The preacher that evening was a desperately earnest-looking man with searching eyes and a penetrating voice. He had unfolded to his hearers one of the old promises from the Sacred Book, the promise that to those who turned to Him, God would give back the years the cankerworm had eaten. As the organ-like voice of the gallant pleader for God had fallen on his ear, Alfred Rayner acknowledged to himself that he was giving more heed to a "parson's words" than he had ever done in his whole life. And there had been a soft pleading light in Hester's eyes as they met his, the silent meaning of which he could not mistake. What a pretty picture she had made as she sat with reverent uplifted face, her arm round a bright little English child whose parents had brought her to this evening service! The little maid had been assiduous in offering her hymn-book to the winning visitor, and as a supreme mark of confidence had finally deposited her doll on Hester's knee, and then sat nestling her fair shining curls against her arm. The picture came back to him now, a tableau graven on his memory. Would that a little flaxen head like that were their very own! What a changed man such a pledge of love would make of him! How truly the promise would then be fulfilled on which the preacher had dwelt in eloquent words! Then surely would the years eaten by the cankerworm be given back! But no, the dream was fading. He shivered as a light breeze blew softly through the verandah, and turned his gaze from the starry heavens, muttering bitterly:

"The cankerworm has fretted through and through! Old Worsley ain't so far wrong after all. I've got the making of a scoundrel in me. Ha, ha! On the make, am I? Well, I'll give him a sample of my wares by-and-by if Zynool will stir up! I declare this silly fit of introspection has made me quite nervy, or the draughty verandah has given me a chill. I must pull myself together."

Having no mind to join the festive gathering again, Rayner crept back to the outer edges of the supper tables, and seeing a magnum of champagne, which he decided was the best recipe for steadying his nerves, he partook eagerly. He then took his stand again in the wide aisle and scanned the ballroom, which was now rapidly emptying. The Governor and his party had retired, though various guests still lingered, but the room was beginning to wear the air of "a banquet-hall deserted."

Rayner glanced round furtively for his wife, and presently descried Mark Cheveril in earnest conversation with another civilian.

"So far good," he muttered, "he at least is not taking advantage of my absence to enjoy himself with this wife of mine whom Mr. Worsley places on such a pedestal!"

But after he had gazed out from his corner a little longer, he perceived a combination which aroused his anger.
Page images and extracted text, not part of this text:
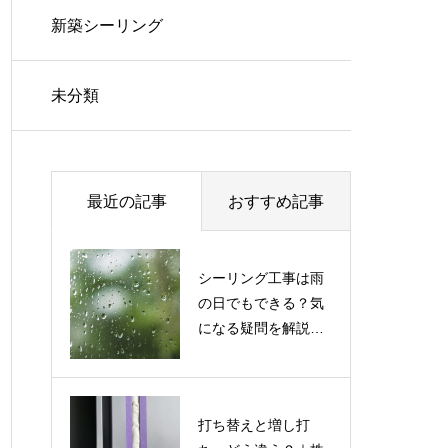
新築シーリング
未分類
最近の記事
おすすめ記事
シーリング工事は雨
の日でもできる？気
になる疑問を解説｜
株式会社西野シーリ
ング
打ち替えと増し打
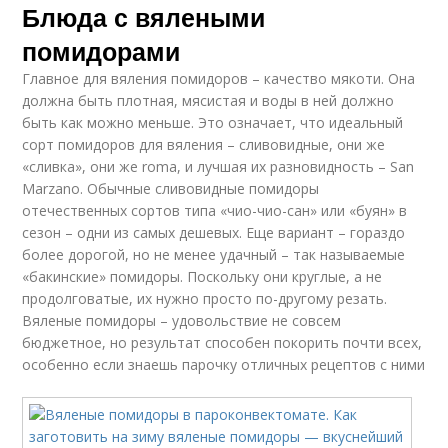
Блюда с вялеными
помидорами
Главное для вяления помидоров – качество мякоти. Она
должна быть плотная, мясистая и воды в ней должно
быть как можно меньше. Это означает, что идеальный
сорт помидоров для вяления – сливовидные, они же
«сливка», они же roma, и лучшая их разновидность – San
Marzano. Обычные сливовидные помидоры
отечественных сортов типа «чио-чио-сан» или «буян» в
сезон – одни из самых дешевых. Еще вариант – гораздо
более дорогой, но не менее удачный – так называемые
«бакинские» помидоры. Поскольку они круглые, а не
продолговатые, их нужно просто по-другому резать.
Вяленые помидоры – удовольствие не совсем
бюджетное, но результат способен покорить почти всех,
особенно если знаешь парочку отличных рецептов с ними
On one of the sofas placed about for tired guests not far from where Mark stood, sat Hester, and by her side, his own now declared enemy, the Collector of Puranapore. Mr. Worsley was smiling as he talked, and his conversation was evidently pleasing, judging from Hester's look of interest and animation. The topic was, in fact, reminiscences of her uncle, who had been Felix Worsley's particular friend at Oxford.

Striding rapidly across the room, Rayner laid his hand on his wife's arm, saying sharply:

"Come along, Mrs. Rayner, our carriage stops the way."
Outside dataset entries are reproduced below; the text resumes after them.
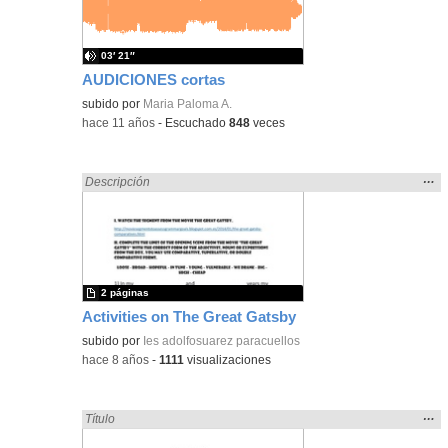
bús
03′ 21″
AUDICIONES cortas
subido por
Maria Paloma A.
-
hace 11 años
-
Escuchado
848
veces
Mos
…
Encontrado «Oral» en:
Descripción
la
ubic
de l
bús
2 páginas
Activities on The Great Gatsby
subido por
Ies adolfosuarez paracuellos
-
hace 8 años
-
1111
visualizaciones
Mos
…
Encontrado «Oral» en:
Título
la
Hardly allowing her time even to bow a good-night to her companion, and himself ignoring his presence, he hurried her away, keeping his hold on her arm till she reached the door of the cloak-room.

"Alfred, why were you so rude?" asked Hester in dismay. "Do you know it was Mr. Worsley, whom you wanted so much to meet, that I was talking to?"

"I knew it only too well, madam! Therefore it was I chivied you off as I did. Sorry I interrupted what seemed, judging from your appearance, a fascinating tÊte-À-tÊte, but a man must use his discretion where his own wife is concerned! Don't be in any hurry, I've got to summon the carriage yet," he called, as Hester, dumb with shame and vexation, was disappearing into the cloak-room. "I'll send and let you know when Mrs. Rayner's carriage stops the way!" Then he added to himself: "Meanwhile I want a little more champagne to steady my nerves after all this worry."